(Extracted page text data)
┄┄┄┄┄┄┄┄┄┄┄┄┄┄┄┄┄┄┄┄

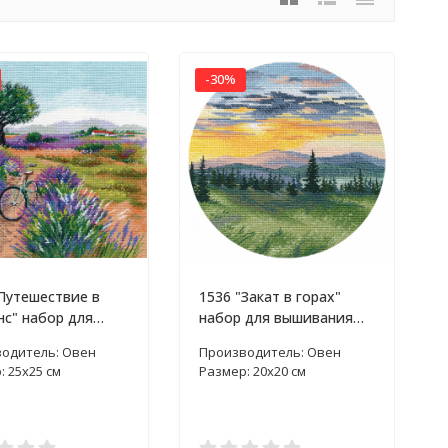
-30%
Путешествие в
1536 "Закат в горах"
с" набор для
набор для вышивания
ки крестом
крестом
одитель: Овен
Производитель: Овен
: 25x25 см
Размер: 20х20 см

┄┄┄┄┄┄┄┄┄┄┄┄┄┄┄┄┄┄┄┄

[DESCRIPTION OF THE TASK] Exactly the lines from the one with "набор для вышивания" through the final line of the entries are to be returned, both ends included.

[OUTPUT OF THE EXERCISE]
набор для вышивания
ки крестом
крестом
одитель: Овен
Производитель: Овен
: 25x25 см
Размер: 20х20 см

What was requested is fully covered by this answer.